Ein Schuss knallt. Die Vorderbeine des Wildschweins knicken ein. Es überschlägt sich und bleibt auf der Wiese liegen. Tot. Doch das Schwein hat Schwein gehabt. Es ist nur den Leinwandtod gestorben – im Schießkino Hubertus in Herrnsheim. 

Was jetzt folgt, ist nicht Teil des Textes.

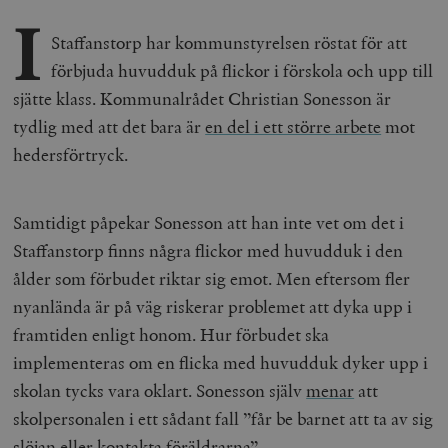
I
Staffanstorp har kommunstyrelsen röstat för att
förbjuda huvudduk på flickor i förskola och upp till
sjätte klass. Kommunalrådet Christian Sonesson är
tydlig med att det bara är
en del i ett större arbete
mot
hedersförtryck.
Samtidigt påpekar Sonesson att han inte vet om det i
Staffanstorp finns några flickor med huvudduk i den
ålder som förbudet riktar sig emot. Men eftersom fler
nyanlända är på väg riskerar problemet att dyka upp i
framtiden enligt honom. Hur förbudet ska
implementeras om en flicka med huvudduk dyker upp i
skolan tycks vara oklart. Sonesson själv
menar
att
skolpersonalen i ett sådant fall ”får be barnet att ta av sig
slöjan eller kontakta föräldrarna”.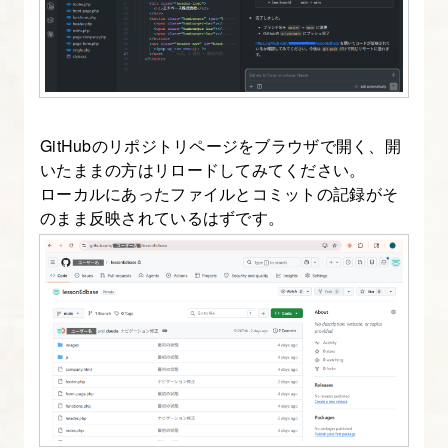
GitHubのリポジトリページをブラウザで開く、開
いたままの方はリロードしてみてください。
ローカルにあったファイルとコミットの記録がそ
のまま反映されているはずです。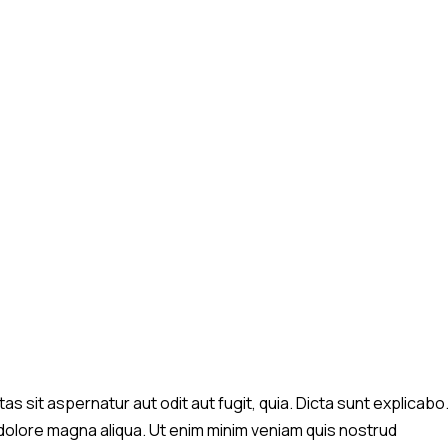
 sit aspernatur aut odit aut fugit, quia. Dicta sunt explicabo
 dolore magna aliqua. Ut enim minim veniam quis nostrud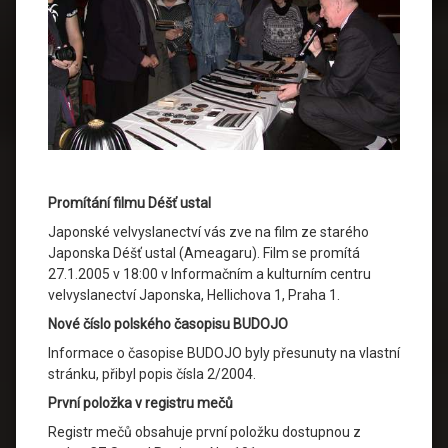
Promítání filmu Déšť ustal
Japonské velvyslanectví vás zve na film ze starého
Japonska Déšť ustal (Ameagaru). Film se promítá
27.1.2005 v 18:00 v Informačním a kulturním centru
velvyslanectví Japonska, Hellichova 1, Praha 1.
Nové číslo polského časopisu BUDOJO
Informace o časopise BUDOJO byly přesunuty na vlastní
stránku, přibyl popis čísla 2/2004.
První položka v registru mečů
Registr mečů obsahuje první položku dostupnou z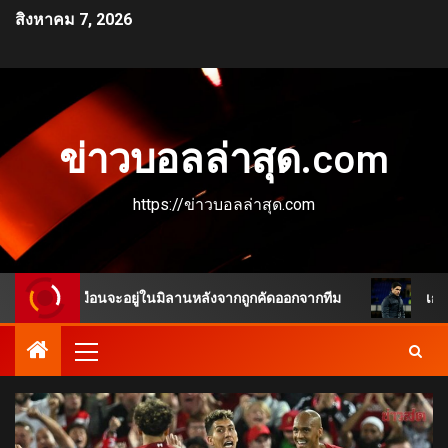
สิงหาคม 7, 2026
ข่าวบอลล่าสุด.com
https://ข่าวบอลล่าสุด.com
งดูเหมือนจะอยู่ในมิลานหลังจากถูกคัดออกจากทีม
เกมพลิกชัด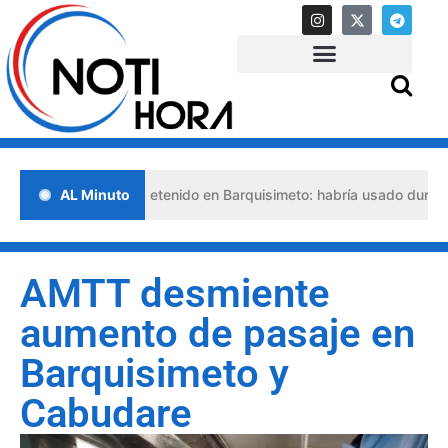
so abogado detenido en Barquisimeto: habría usado durante 13 años 
AL Minuto
AMTT desmiente
aumento de pasaje en
Barquisimeto y
Cabudare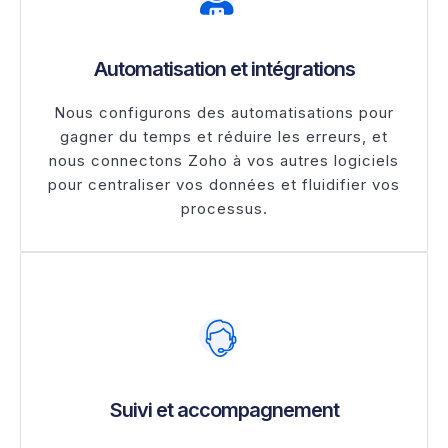
Automatisation et intégrations
Nous configurons des automatisations pour
gagner du temps et réduire les erreurs, et
nous connectons Zoho à vos autres logiciels
pour centraliser vos données et fluidifier vos
processus.
Suivi et accompagnement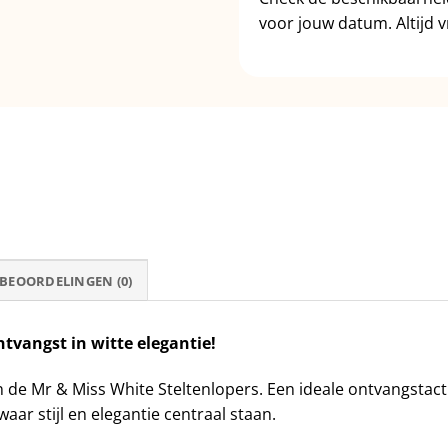
voor jouw datum. Altijd vr
BEOORDELINGEN (0)
ontvangst in witte elegantie!
 de Mr & Miss White Steltenlopers. Een ideale ontvangstact
waar stijl en elegantie centraal staan.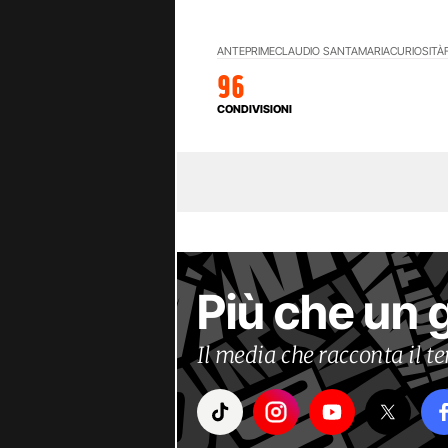
ANTEPRIME
CLAUDIO SANTAMARIA
CURIOSITÀ
96
CONDIVISIONI
Più che un 
Il media che racconta il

Was sich für Nicht-Jäger seltsam anhört, ist für Waidmänner gang und gäbe. Statt in den Wald geht es ins Kino. Oder wie Hubertus von Crailsheim sagt: "In unser Wohnzimmer." Er hatte die Idee. Anfang des Jahres übernahm der 43-Jährige die Herrnsheimer Firma Hiller Landtechnik Metallbau und hatte Platz. Oder  besser gesagt einen Raum, den er nicht nutzte. Wie viele Jäger ging auch von Crailsheim immer wieder ins Schweinfurter Schießkino und ärgerte sich oft, dass er keinen Platz bekam. Warum also nicht ein Schießkino in Herrnsheim eröffnen? Sessel, Couch und Küche sorgen für das heimelige Gefühl, während ein Beamer die Jagdszene auf eine weiße Wand projiziert.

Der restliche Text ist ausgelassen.